Drugs were hard to escape, but after a spell away from church, Stephen returned to God.
"One day, I felt this deep sorrow. I felt broken and humbled over my sin. I said, 'Lord, all my life I’ve lived for myself and I’ve destroyed myself and everyone else in the process. I’m going back to church, I’m going to give you a try."
As Stephen reconnected with church, he found a job as a forklift truck driver and was surprised, during a training session, to encounter God in a toilet cubicle.
"I was praying, saying sorry for rejecting him and I felt this power and light rise up within me. I felt God saying, 'I’m calling you out of drug addiction.'
"I flushed my cannabis away, along with my cigarettes. I was filled with the Spirit. Jesus gave me hope and changed everything – the suicidal thoughts went, and the anxiety and paranoia."

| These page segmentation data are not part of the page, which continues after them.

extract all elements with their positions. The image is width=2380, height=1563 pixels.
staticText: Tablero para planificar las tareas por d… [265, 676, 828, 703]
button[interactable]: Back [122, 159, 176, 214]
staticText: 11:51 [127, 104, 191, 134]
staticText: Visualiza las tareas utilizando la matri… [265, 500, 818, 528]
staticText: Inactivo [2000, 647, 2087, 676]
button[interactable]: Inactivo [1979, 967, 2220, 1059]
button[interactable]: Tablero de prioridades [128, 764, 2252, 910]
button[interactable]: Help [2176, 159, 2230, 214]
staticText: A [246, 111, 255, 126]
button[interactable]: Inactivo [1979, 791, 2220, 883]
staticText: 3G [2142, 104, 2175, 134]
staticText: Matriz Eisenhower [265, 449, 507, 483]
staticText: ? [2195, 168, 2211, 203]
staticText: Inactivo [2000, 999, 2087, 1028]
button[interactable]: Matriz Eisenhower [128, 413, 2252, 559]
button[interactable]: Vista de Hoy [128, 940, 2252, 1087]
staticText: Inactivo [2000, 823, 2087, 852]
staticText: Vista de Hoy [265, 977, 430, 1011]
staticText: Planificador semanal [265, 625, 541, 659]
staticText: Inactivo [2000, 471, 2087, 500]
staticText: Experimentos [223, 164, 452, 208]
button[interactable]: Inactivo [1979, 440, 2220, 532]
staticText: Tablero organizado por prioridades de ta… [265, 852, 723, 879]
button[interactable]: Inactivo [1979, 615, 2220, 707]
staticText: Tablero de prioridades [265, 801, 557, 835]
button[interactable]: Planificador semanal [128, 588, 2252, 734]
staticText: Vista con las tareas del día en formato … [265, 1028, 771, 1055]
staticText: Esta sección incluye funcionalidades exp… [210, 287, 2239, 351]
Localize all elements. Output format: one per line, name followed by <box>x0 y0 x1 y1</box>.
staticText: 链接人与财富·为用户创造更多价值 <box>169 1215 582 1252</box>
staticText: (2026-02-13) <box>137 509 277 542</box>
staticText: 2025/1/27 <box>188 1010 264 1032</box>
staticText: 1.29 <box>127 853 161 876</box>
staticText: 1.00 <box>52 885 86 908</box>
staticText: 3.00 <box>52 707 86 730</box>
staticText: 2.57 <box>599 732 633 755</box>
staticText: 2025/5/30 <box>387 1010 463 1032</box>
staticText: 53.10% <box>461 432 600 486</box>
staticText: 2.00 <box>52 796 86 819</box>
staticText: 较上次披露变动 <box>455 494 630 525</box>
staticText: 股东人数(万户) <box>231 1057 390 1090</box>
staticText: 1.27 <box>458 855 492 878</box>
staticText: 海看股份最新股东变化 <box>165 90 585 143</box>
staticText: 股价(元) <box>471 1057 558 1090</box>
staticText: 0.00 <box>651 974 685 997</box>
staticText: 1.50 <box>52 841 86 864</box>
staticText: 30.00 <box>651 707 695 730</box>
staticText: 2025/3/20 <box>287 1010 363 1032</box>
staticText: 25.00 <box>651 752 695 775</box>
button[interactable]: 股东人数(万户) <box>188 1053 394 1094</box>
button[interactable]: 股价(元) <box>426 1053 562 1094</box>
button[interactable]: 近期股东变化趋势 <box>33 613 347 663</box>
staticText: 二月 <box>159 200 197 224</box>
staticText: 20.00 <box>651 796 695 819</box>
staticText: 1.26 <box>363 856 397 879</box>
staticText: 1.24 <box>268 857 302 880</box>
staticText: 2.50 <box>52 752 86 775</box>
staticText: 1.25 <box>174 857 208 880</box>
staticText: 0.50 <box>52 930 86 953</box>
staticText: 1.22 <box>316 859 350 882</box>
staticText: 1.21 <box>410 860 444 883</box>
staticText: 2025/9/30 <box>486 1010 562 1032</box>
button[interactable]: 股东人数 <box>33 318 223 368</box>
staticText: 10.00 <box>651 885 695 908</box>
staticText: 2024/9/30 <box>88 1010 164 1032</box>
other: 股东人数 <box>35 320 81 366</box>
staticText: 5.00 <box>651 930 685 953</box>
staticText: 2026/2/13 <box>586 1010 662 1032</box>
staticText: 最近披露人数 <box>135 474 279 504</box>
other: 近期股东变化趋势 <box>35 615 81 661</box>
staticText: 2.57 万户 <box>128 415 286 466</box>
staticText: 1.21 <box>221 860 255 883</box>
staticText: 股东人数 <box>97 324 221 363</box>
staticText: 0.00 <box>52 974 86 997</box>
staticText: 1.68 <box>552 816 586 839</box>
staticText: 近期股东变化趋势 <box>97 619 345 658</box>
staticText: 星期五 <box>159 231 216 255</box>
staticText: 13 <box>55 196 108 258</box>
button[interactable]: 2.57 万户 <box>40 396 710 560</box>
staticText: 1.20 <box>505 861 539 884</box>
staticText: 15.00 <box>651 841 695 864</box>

When heroin addiction held on, God held tight to Stephen.
"I couldn’t get Jesus out of my head. Everywhere I went he was there. I went back to my pastor and said, 'You’ve got to get me into Teen Challenge – Jesus won’t leave me alone!'"
Teen Challenge was the turning point for Stephen. After being discipled on its rehabilitation programme, he joined its Leadership Academy. His heart’s desire, however, was to go to Bible college and train as a pastor. He was overjoyed when Elim's Regents Theological College accepted his application."
"In that season, God formed me and spoke to me about the things he was calling me to do – church planting and leadership. Today, I live to reach the unreached, plant churches and proclaim the gospel."
Stephen has been working as Associate Minister at Elim Lighthouse Church in Bicester and is now preparing to reopen Oxford Elim. As he looks back at his life, he is grateful for God’s presence throughout it.
"All those years when I had my middle finger up at God, he was saving me. I’ve experienced things people only read about or see in movies – I nearly died five times and should be dead today.
"Most people don’t live to tell the tale, but I’m able to bring hope and show there’s a better way to live – under the lordship of Jesus."
Replanting Oxford Elim as Restoration Church
Stephen and and his wife Chloé were already getting set to reopen Oxford Elim, but lockdown accelerated their plans.
"In the Bible, God always moves in the midst of crisis. We formed a church planting team and started discipling them," Stephen says.
"We’ve been refurbishing the building. We’ve had the old baptistry removed, the roof fixed and the electrics done. But what’s really incredible is we’ve already started seeing people being saved and this is only the beginning.
"Our heart and mission is 'reaching out and lifting up’ with the love, grace and truth of Jesus, and we have a plan to see many more reached with the gospel.
"We’re planning to launch officially in August as Restoration Church. We have started a youth ministry, and will be running a mission in August, where a few Elim churches will come together and outreach into Oxford."